What you need to do: An exact copy is needed of the lines in the entries below from the line with "Eindelijk vakantie - Column" up to and including the line with "incluyen gestión centralizada con XClarity", and of nothing else. Leave the pictures out.

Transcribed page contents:

────────

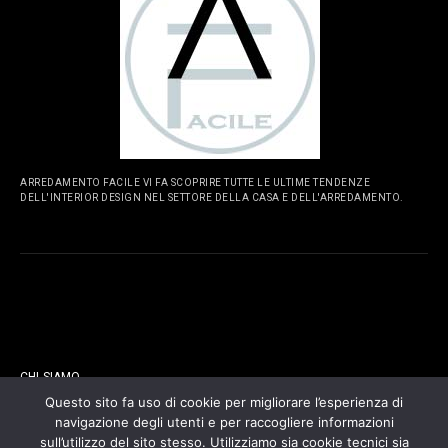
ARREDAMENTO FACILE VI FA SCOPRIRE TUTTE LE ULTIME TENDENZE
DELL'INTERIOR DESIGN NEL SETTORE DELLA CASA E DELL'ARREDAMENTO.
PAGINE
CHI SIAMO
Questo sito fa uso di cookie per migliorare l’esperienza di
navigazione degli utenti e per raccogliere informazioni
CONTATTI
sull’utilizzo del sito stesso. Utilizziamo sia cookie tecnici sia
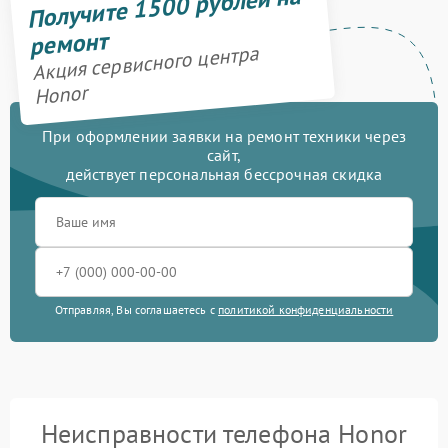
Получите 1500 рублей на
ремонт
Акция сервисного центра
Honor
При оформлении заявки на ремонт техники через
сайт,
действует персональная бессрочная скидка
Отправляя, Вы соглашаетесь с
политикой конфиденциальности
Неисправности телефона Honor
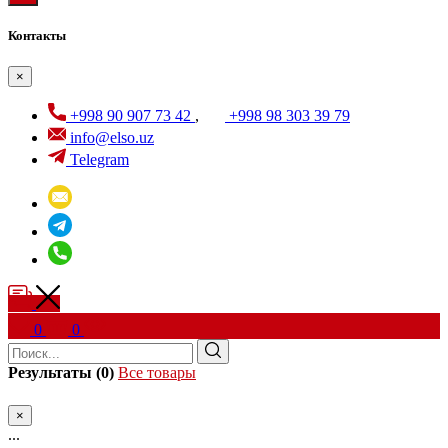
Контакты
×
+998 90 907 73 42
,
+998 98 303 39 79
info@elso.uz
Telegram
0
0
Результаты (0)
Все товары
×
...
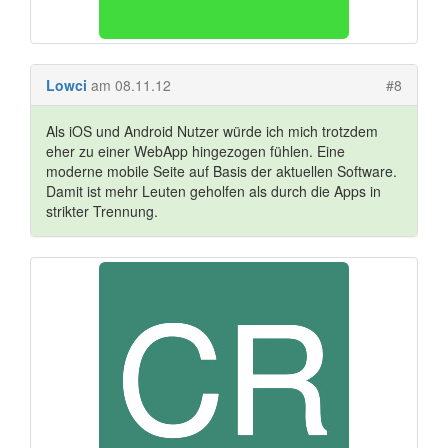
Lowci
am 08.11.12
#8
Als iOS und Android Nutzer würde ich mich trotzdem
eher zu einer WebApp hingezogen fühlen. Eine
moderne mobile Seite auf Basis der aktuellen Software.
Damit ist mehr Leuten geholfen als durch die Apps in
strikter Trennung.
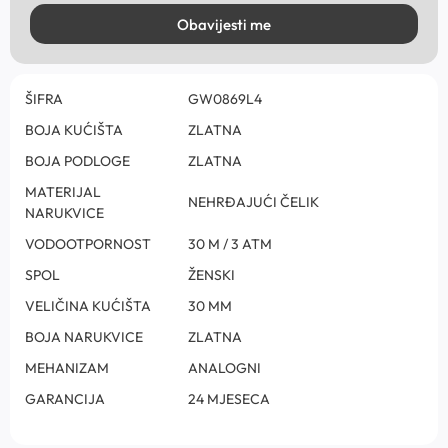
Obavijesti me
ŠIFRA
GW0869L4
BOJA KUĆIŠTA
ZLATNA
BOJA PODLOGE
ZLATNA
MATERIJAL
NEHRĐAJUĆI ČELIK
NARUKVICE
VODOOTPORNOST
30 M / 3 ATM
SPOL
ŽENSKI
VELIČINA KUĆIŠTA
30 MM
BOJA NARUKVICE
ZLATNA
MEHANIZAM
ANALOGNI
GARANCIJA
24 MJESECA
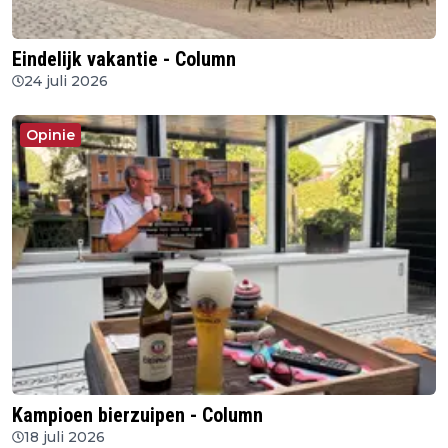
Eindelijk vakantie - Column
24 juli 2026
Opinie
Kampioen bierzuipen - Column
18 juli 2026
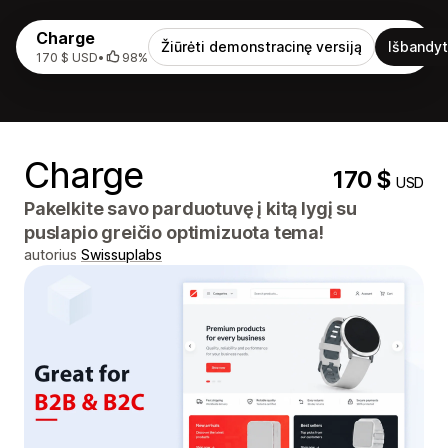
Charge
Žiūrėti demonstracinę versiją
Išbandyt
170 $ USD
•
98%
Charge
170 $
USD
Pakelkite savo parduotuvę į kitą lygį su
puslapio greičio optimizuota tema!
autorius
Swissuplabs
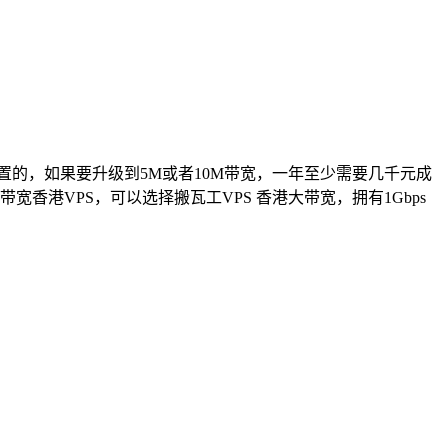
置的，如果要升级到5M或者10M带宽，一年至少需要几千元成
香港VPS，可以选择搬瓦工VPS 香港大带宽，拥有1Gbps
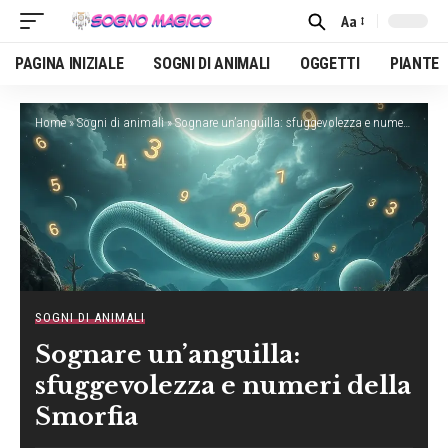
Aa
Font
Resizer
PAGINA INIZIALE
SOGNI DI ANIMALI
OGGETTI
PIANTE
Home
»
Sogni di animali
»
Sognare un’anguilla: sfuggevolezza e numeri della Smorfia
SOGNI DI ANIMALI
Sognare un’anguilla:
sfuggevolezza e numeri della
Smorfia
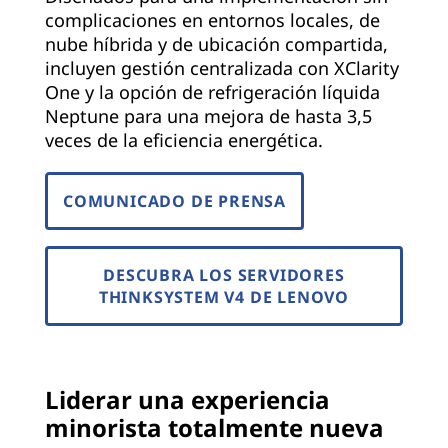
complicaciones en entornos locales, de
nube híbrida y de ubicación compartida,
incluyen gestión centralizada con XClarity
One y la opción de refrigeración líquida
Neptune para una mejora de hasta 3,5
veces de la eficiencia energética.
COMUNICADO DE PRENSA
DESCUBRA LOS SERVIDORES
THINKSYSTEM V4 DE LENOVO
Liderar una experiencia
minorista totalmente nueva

────────

Written response:
Eindelijk vakantie - Column
24 juli 2026
Opinie
Kampioen bierzuipen - Column
18 juli 2026
Charge
Žiūrėti demonstracinę versiją
Išbandyt
170 $ USD
•
98%
Charge
170 $
USD
Pakelkite savo parduotuvę į kitą lygį su
puslapio greičio optimizuota tema!
autorius
Swissuplabs
置的，如果要升级到5M或者10M带宽，一年至少需要几千元成
香港VPS，可以选择搬瓦工VPS 香港大带宽，拥有1Gbps
Aa
Font
Resizer
PAGINA INIZIALE
SOGNI DI ANIMALI
OGGETTI
PIANTE
Home
»
Sogni di animali
»
Sognare un’anguilla: sfuggevolezza e numeri della Smorfia
SOGNI DI ANIMALI
Sognare un’anguilla:
sfuggevolezza e numeri della
Smorfia
complicaciones en entornos locales, de
nube híbrida y de ubicación compartida,
incluyen gestión centralizada con XClarity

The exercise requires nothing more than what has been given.